Why are some unicodes illegal?

Scala supports most symbols as identifiers that I attempt, e.g

val Δ = ???
def ⇄() = ???
def √(n: Int) = ???
def ℕ = ???

but there some similar symbols it rejects

def ⌊(n: int) = ??? // illegal character '\u230a'
def … = ??? // illegal character '\u2026'

Why is this?

Can’t answer “why”, but the language spec lists the allowed Unicode categories.

2 Likes

How hard would it be for me to change this in the compiler to allow all unicodes? And would I also need to do fiddling with metals/bloop/bsp? I hope only the compiler would need to change.

It doesn’t make sense to allow all unicode because various things like spaces, punctuation, ASCII art, etc., are extremely confusing as identifiers.

On the other hand, there is some weird stuff there, like being able to use the bottom hook of a parenthesis as an operator:

scala> case class X(i: Int):
     |   def ⎠(x: X): X = X(i*(x.i+1))
     | 
// defined case class X
                                                                                
scala> X(3) ⎠ X(4)
val res61: X = X(15)

So, which categories should be allowed but aren’t, if that is the granularity? Punctuation is generally not an identifier, so the “other punctuation” category from which dot-dot-dot comes is not a great choice; it includes various sorts of commas and apostrophes which would be very confusing.

I think the classes as defined are about right. They’re not perfect, but they’re pretty good. The only thing to do would be to increase the granularity beyond character categories. And that seems like a huge hassle.

Note that you can put basically anything between backticks if you really need it as an identifier.

2 Likes

Note that you can put basically anything between backticks if you really need it as an identifier.

Well the backticks are enough of a deterrence for me to avoid symbols altogether, defeats the motivation. Would be too irritating.

Anyway, I could understand outlawing symbols that are extremely close to built-in symbols like , but there are good and non-confusing use cases for punctuation operators

if n ∋ { 1 … 10 }

as an alternative to writing

if n >= 1 && n <= 10 // or (1 to 10).contains(n)

where scala complains about . even though are no similar operators users may confuse it with, and yet it allows as an identifier which is arbitrary.

Do you know how I may tweak the compiler to allow this, for my team’s codebase? Would it be a few simple lines of code to change, or cause other scala micro-services to break, like the linter?

1 Like

I don’t know about Metals, but here is some useful information about modifying the compiler:
https://docs.scala-lang.org/scala3/reference/changed-features/compiler-plugins.html
(Note that I’m not sure this allows you to change something as early as the parser)

From a more design point of view, I would highly recommend trying to stay away from DSLs and/or symbolic operators as much as possible:

  • Symbols are hard to type and speak about
  • DSLs are harder to write and maintain than regular APIs
  • They are very enticing, potentially making you implement things through them that could be done easier in a different way

For example I would encourage something like:

if n.in(1, 10)
3 Likes

What I meant was cloning the scala3 codebase and modifying the compiler’s source code, like a fork of the langauge, not just a compiler plugin. I am hoping that the whole apparatus is well-engineered and DRY enough that changing the 1-3 lines of code that ban unicodes will result in the other dependent services like the parser and LSP and Metals also allowing the unicodes.

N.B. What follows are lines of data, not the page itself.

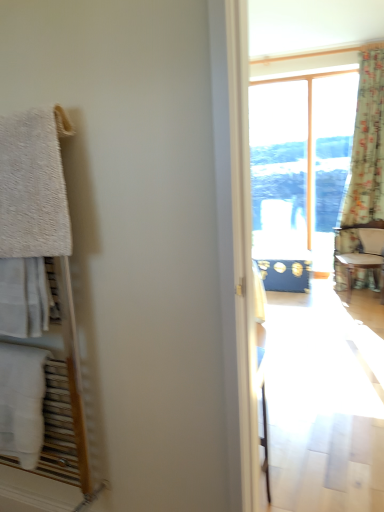 Question: Could you tell me if white fluffy towel at left, placed as the 2th towel/napkin when sorted from bottom to top, is facing white cotton towel at left, the first towel/napkin when ordered from bottom to top?

Choices:
 (A) yes
 (B) no

Answer: (B)

Question: Is white fluffy towel at left, placed as the first towel/napkin when sorted from top to bottom, to the right of white cotton towel at left, the first towel/napkin when ordered from bottom to top, from the viewer's perspective?

Choices:
 (A) no
 (B) yes

Answer: (B)

Question: Is white fluffy towel at left, placed as the first towel/napkin when sorted from top to bottom, completely or partially outside of white cotton towel at left, the second towel/napkin when ordered from top to bottom?

Choices:
 (A) yes
 (B) no

Answer: (A)

Question: Does white fluffy towel at left, placed as the first towel/napkin when sorted from top to bottom, have a greater height compared to white cotton towel at left, the second towel/napkin when ordered from top to bottom?

Choices:
 (A) no
 (B) yes

Answer: (B)

Question: Is white fluffy towel at left, placed as the first towel/napkin when sorted from top to bottom, closer to camera compared to white cotton towel at left, the second towel/napkin when ordered from top to bottom?

Choices:
 (A) yes
 (B) no

Answer: (A)

Question: Looking at the image, does wooden textured chair at right seem bigger or smaller compared to white cotton towel at left, the first towel/napkin when ordered from bottom to top?

Choices:
 (A) small
 (B) big

Answer: (B)

Question: From the image's perspective, is wooden textured chair at right above or below white cotton towel at left, the second towel/napkin when ordered from top to bottom?

Choices:
 (A) above
 (B) below

Answer: (A)

Question: Considering the positions of wooden textured chair at right and white cotton towel at left, the first towel/napkin when ordered from bottom to top, in the image, is wooden textured chair at right taller or shorter than white cotton towel at left, the first towel/napkin when ordered from bottom to top,?

Choices:
 (A) tall
 (B) short

Answer: (A)

Question: Considering their positions, is wooden textured chair at right located in front of or behind white cotton towel at left, the first towel/napkin when ordered from bottom to top?

Choices:
 (A) behind
 (B) front

Answer: (A)

Question: Considering the positions of wooden textured chair at right and floral fabric curtain at right in the image, is wooden textured chair at right taller or shorter than floral fabric curtain at right?

Choices:
 (A) tall
 (B) short

Answer: (B)

Question: From the image's perspective, is wooden textured chair at right located above or below floral fabric curtain at right?

Choices:
 (A) above
 (B) below

Answer: (B)

Question: Is wooden textured chair at right inside or outside of floral fabric curtain at right?

Choices:
 (A) inside
 (B) outside

Answer: (A)

Question: Considering the positions of point (336, 245) and point (372, 72), is point (336, 245) closer or farther from the camera than point (372, 72)?

Choices:
 (A) farther
 (B) closer

Answer: (A)

Question: Choose the correct answer: Is white fluffy towel at left, placed as the first towel/napkin when sorted from top to bottom, inside wooden textured chair at right or outside it?

Choices:
 (A) outside
 (B) inside

Answer: (A)

Question: From the image's perspective, relative to wooden textured chair at right, is white fluffy towel at left, placed as the first towel/napkin when sorted from top to bottom, above or below?

Choices:
 (A) below
 (B) above

Answer: (B)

For example I did experiment with changing the keyword for def to be fn, and it does actually compile code using fn keyword right away as expected, that is a sign of good engineering in the compiler; but Metals still complains and my vscode highlights red (which must be due to duplicate code somewhere that redefines the keyword in Metals rather than deferring to the compiler’s definitions)

We can agree to disagree on the advisability, but just to engage with your recommendation if you were interested in my thoughts:

Symbols are hard to type and speak about

The typing criticism has always been easily solvable; we create workspace snippets for the IDE, so typing elementOf automatically turns into , no difference in effort.

Speaking about them, usually symbols have word counterparts, /: being “fold right”, |> being “pipe”, and Δt being “delta time”, so you can just say those.

1 Like

For example I would encourage something like:

if n.in(1, 10)

Also curious, would you at least find this appealing?

if n in (1 to 10)

The infix as an improvement over n.in(1, 10).

I don’t think this could work, the reason is the compiler and metals need very different parsers:

  • The compiler’s is built to discard everything it doesn’t need, like white space and maybe comments
  • On the other hand, metals needs to record everything, including what white-space encodes the indentation, how much white space there is at the end of the line, etc

But at this point, why not just write:

if n.elementOf(1, 10)

It will also help with on-boarding new people: no need to learn all the magic words

Personnally, I tend to forget those words when I’m trying to explain something, so having real text I can speak out loud is very helpful

Example:

No, not that, the triangle thingy

This ? :points at |>:

No the other one :points at Δ:

Also small nitpick, it should be n ∈ {1, 10}
But I had trouble typing it, and so would you, because there is no workspace snippet on this forum !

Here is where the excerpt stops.